The Algorithm Has Nothing on This
In the summer of 2019, a woman named Carol Smith signed up for Facebook.
She described herself as a politically conservative mother from Wilmington, North Carolina. She listed her interests as politics, parenting, and Christianity. She followed a few of her favorite brands. Normal stuff. Nothing unusual. Nothing extreme.

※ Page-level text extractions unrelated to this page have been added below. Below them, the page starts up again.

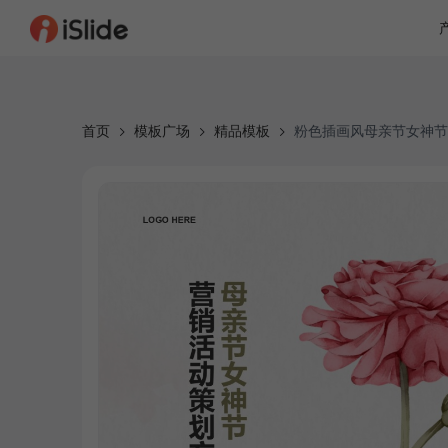
首页
模板广场
精品模板
粉色插画风母亲节女神节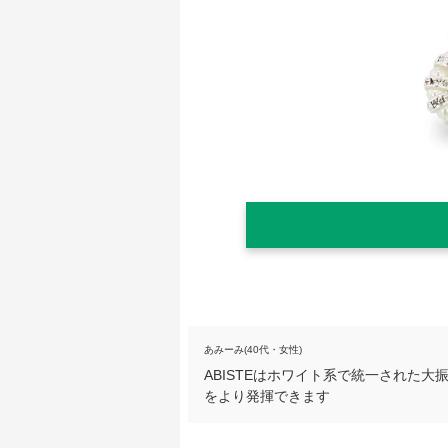
あみーみ(40代・女性)
ABISTEはホワイト系で統一された
をより発揮できます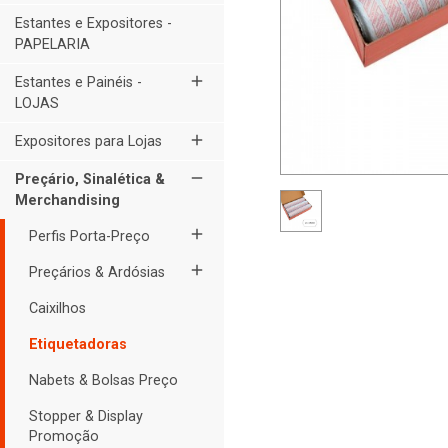
Estantes e Expositores -
PAPELARIA
add
Estantes e Painéis -
LOJAS
add
Expositores para Lojas
remove
Preçário, Sinalética &
Merchandising
add
Perfis Porta-Preço
add
Preçários & Ardósias
Caixilhos
Etiquetadoras
Nabets & Bolsas Preço
Stopper & Display
Promoção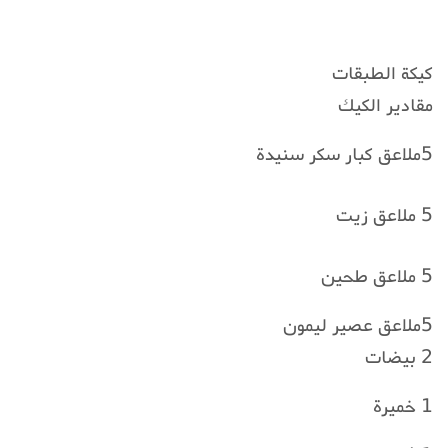
كيكة الطبقات
مقادير الكيك
5ملاعق كبار سكر سنيدة
5 ملاعق زيت
5 ملاعق طحين
5ملاعق عصير ليمون
2 بيضات
1 خميرة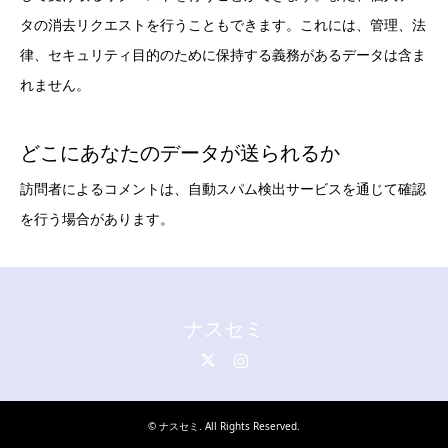
タの消去リクエストを行うこともできます。これには、管理、法
律、セキュリティ目的のために保持する義務があるデータは含ま
れません。
どこにあなたのデータが送られるか
訪問者によるコメントは、自動スパム検出サービスを通じて確認
を行う場合があります。
ナスセミ
Twitter
Instagram
©
ナスセミ
. All Rights Reserved.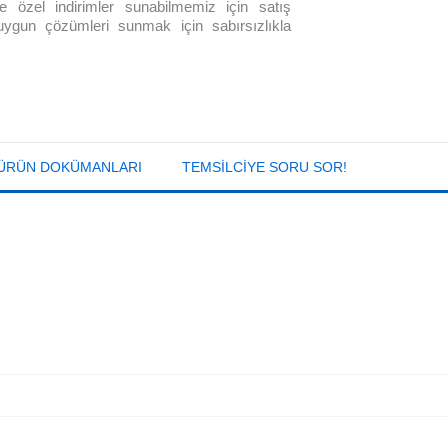
size özel indirimler sunabilmemiz için satış
 uygun çözümleri sunmak için sabırsızlıkla
ÜRÜN DOKÜMANLARI
TEMSILCIYE SORU SOR!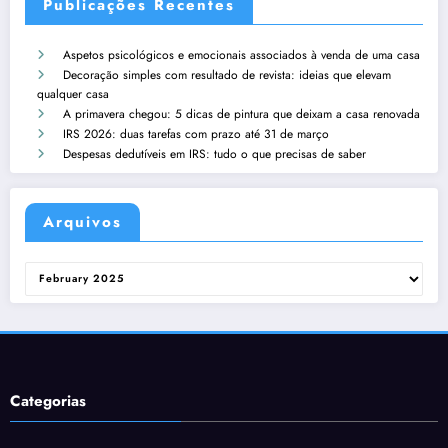
Publicações Recentes
Aspetos psicológicos e emocionais associados à venda de uma casa
Decoração simples com resultado de revista: ideias que elevam
qualquer casa
A primavera chegou: 5 dicas de pintura que deixam a casa renovada
IRS 2026: duas tarefas com prazo até 31 de março
Despesas dedutíveis em IRS: tudo o que precisas de saber
Arquivos
Arquivos
Categorias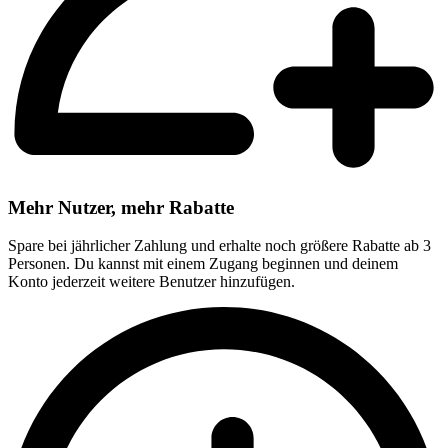
Mehr Nutzer, mehr Rabatte
Spare bei jährlicher Zahlung und erhalte noch größere Rabatte ab 3
Personen. Du kannst mit einem Zugang beginnen und deinem
Konto jederzeit weitere Benutzer hinzufügen.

Within two days, Facebook was recommending she join QAnon groups.
Carol hadn’t searched for QAnon. Hadn’t clicked on a conspiracy link. Hadn’t expressed interest in anything fringe. The algorithm looked at her profile, looked at what people like her engaged with, and decided that the fastest path to keeping her attention was to send her down a rabbit hole she never asked for.
Here’s the twist.
Carol Smith wasn’t real. She was a test account created by Facebook’s own researchers. The company was running internal experiments to understand how its recommendation engine radicalized users. The findings were documented in an internal report titled “Carol’s Journey to QAnon,” later leaked to NBC News as part of the Frances Haugen disclosures.
Facebook knew. They ran the experiment. They saw the result. And for years, they kept building the machine that produced it.
Carol was fake. But the people she represents are very real.
Samantha, a 30-year-old from Texas, described her mother to BuzzFeed News as “level-headed and college-educated.” Then her mother found QAnon through social media. After months of trying to bring her back to reality, Samantha gave up. “We can’t have any normal conversations anymore,” she said.
There are thousands of Samanthas. We’ve all met some of them.
You probably have too. Sons who stopped calling their fathers. Wives who can’t sit through dinner anymore. Families that splintered not because of infidelity or money, but because an algorithm fed two people in the same house two completely different realities.
A University of Illinois study published last year confirmed what these families already knew: political misinformation consumed through social media was a key reason cited for recent divorces and romantic breakups in the US. Not affairs. Not finances. Media habits. The tendency to dive deeper into increasingly extreme content, combined with misinformation consumption, can widen divides between people who love each other.
PBS reported before the 2024 election that political divides were cutting through marriages and families at rates nobody had seen before. According to research, today, 1 in 2 adults is estranged from a close relative. While the primary cause of these rifts is often tied to something a relative said or did, 1 in 5 directly cite political differences as the reason.
Surveys show fewer than half of politically mixed married couples report being “completely satisfied with their family life,” compared with 61% of couples who share the same politics. A 2014 UK study found Facebook cited in roughly 35% of divorce cases. Not as the cause, necessarily, but as the accelerant.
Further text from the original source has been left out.